Tekelioğlu; "Ali Babacan ne diyor, Ak Parti ne anlıyor?"

TAKİP ET

Ak Parti’de 3 dönem milletvekilliği yapan Prof. Dr. Mehmet Tekelioğlu;  “Ali Babacan ne diyor, Ak Parti ne anlıyor?” başlıklı köşe yazısında Ak Parti’nin içinde olduğu durumu değerlendirerek, Ali Babacan tarafından yapılan açıklamaların farklı yorumlanmasına tepki gösterdi.

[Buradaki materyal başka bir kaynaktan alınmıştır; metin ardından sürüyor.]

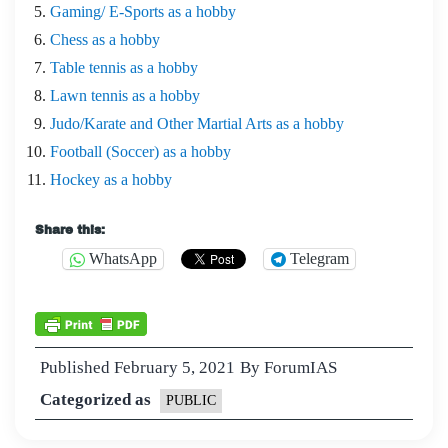
Gaming/ E-Sports as a hobby
Chess as a hobby
Table tennis as a hobby
Lawn tennis as a hobby
Judo/Karate and Other Martial Arts as a hobby
Football (Soccer) as a hobby
Hockey as a hobby
Share this:
WhatsApp
Telegram
Published
February 5, 2021
By
ForumIAS
Categorized as
PUBLIC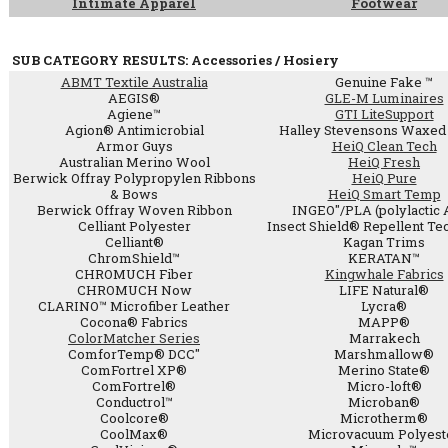
Intimate Apparel
Footwear
SUB CATEGORY RESULTS: Accessories / Hosiery
ABMT Textile Australia
Genuine Fake ™
AEGIS®
GLE-M Luminaires
Agiene™
GTI LiteSupport
Agion® Antimicrobial
Halley Stevensons Waxed 
Armor Guys
HeiQ Clean Tech
Australian Merino Wool
HeiQ Fresh
Berwick Offray Polypropylen Ribbons
HeiQ Pure
& Bows
HeiQ Smart Temp
Berwick Offray Woven Ribbon
INGEO"/PLA (polylactic 
Celliant Polyester
Insect Shield® Repellent Te
Celliant®
Kagan Trims
ChromShield™
KERATAN™
CHROMUCH Fiber
Kingwhale Fabrics
CHROMUCH Now
LIFE Natural®
CLARINO™ Microfiber Leather
Lycra®
Cocona® Fabrics
MAPP®
ColorMatcher Series
Marrakech
ComforTemp® DCC"
Marshmallow®
ComFortrel XP®
Merino State®
ComFortrel®
Micro-loft®
Conductrol™
Microban®
Coolcore®
Microtherm®
CoolMax®
Microvacuum Polyest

Ak Parti eski İzmir Milletvekili olan aynı zamanda Abdullah Gül’ün akrabası olarak bilinen Prof. Dr. Mehmet Tekelioğlu Ocakmedya’da yayınlanan köşe yazısı ile Ak Parti’deki son duruma yönelik çarpıcı açıklamalarda bulundu. “İyi yönetilmeyen bir Türkiye’de yaşıyoruz” diyen Tekelioğlu; şunları dile getirdi;

“Bu durumda daha iyi yönetmeye talip olanların çıkması normal değil midir? Bunu kavrayamayanlar anlamsız argümanlar geliştiriyorlar. Sanki her şey dört dörtlükmüş gibi Ali Babacan hareketini sadece Ak Parti’yi bitirme gayreti olarak görmeye çalışıyorlar. Ak Parti, asıl bu anlayış yüzünden kaybedecek gibi geliyor bana. Ortada bir yanlış var ve bu yanlışı düzeltmenin ilk adımı onun ne olduğunu tespit etmek…

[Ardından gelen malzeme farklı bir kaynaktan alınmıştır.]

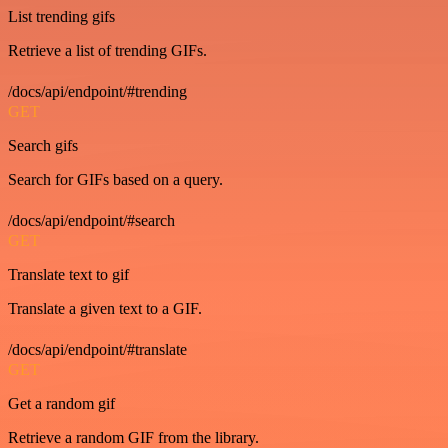
List trending gifs
Retrieve a list of trending GIFs.
/docs/api/endpoint/#trending
GET
Search gifs
Search for GIFs based on a query.
/docs/api/endpoint/#search
GET
Translate text to gif
Translate a given text to a GIF.
/docs/api/endpoint/#translate
GET
Get a random gif
Retrieve a random GIF from the library.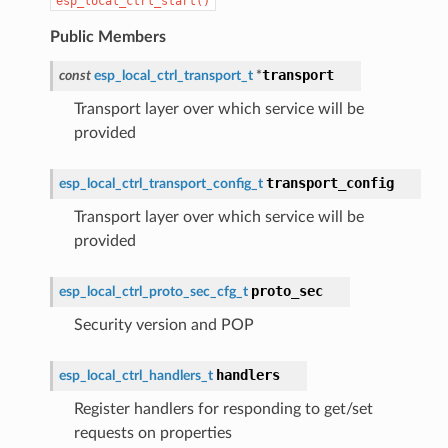
esp_local_ctrl_start()
Public Members
transport
const
esp_local_ctrl_transport_t
*
Transport layer over which service will be
provided
transport_config
esp_local_ctrl_transport_config_t
Transport layer over which service will be
provided
proto_sec
esp_local_ctrl_proto_sec_cfg_t
Security version and POP
handlers
esp_local_ctrl_handlers_t
Register handlers for responding to get/set
requests on properties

Bir başka hata daha var. Bazıları yeni oluşumların tek gayesini, 2023 seçimlerinde Tayyip Erdoğan’ın kaybetmesi olarak açıklama gafletine düşüyor.”

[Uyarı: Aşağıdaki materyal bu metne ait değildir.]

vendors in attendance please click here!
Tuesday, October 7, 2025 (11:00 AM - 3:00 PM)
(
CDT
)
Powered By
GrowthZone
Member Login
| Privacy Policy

Yanlışları görmek için sorgulama yapılmıyor

Partide uzun süredir yapılan yanlışlar ve içinde bulunan kötü duruma yönelik tahlil ve çözüm üretilmediğini de ileri süren Prof. Dr Tekelioğlu şöyle devam etti;

“Sözüm biraz Ak Parti camiasına… Camia tabirini de bilerek kullanıyorum, zira Ak Parti Genel Merkezindeki yapıdan bir şey beklenemeyeceğini vurgulamak derdindeyim. Ak Parti camiasında aklı başında çok insan bulunduğuna eminim. Peki, ama nasıl oluyor da Erdoğan – Bahçeli yönetimindeki Türkiye’nin, başta demokrasi ve hukuk olmak üzere önemli alanlardaki sıkıntıları görmezden geliniyor? Nasıl oluyor da 31 Mart yerel seçimlerinin ortaya koyduğu ağır yenilginin muhasebesi yapılmıyor? Nasıl oluyor da “İstanbul seçimlerinin yenilenmesi yanlıştı” diyen biri çıkmıyor? Nasıl oluyor da kaç yıldır yönettiği büyük şehirler kaybedilince bunun sorumlusu kimler ve hangi politikalardır diye bir defter açılmıyor? 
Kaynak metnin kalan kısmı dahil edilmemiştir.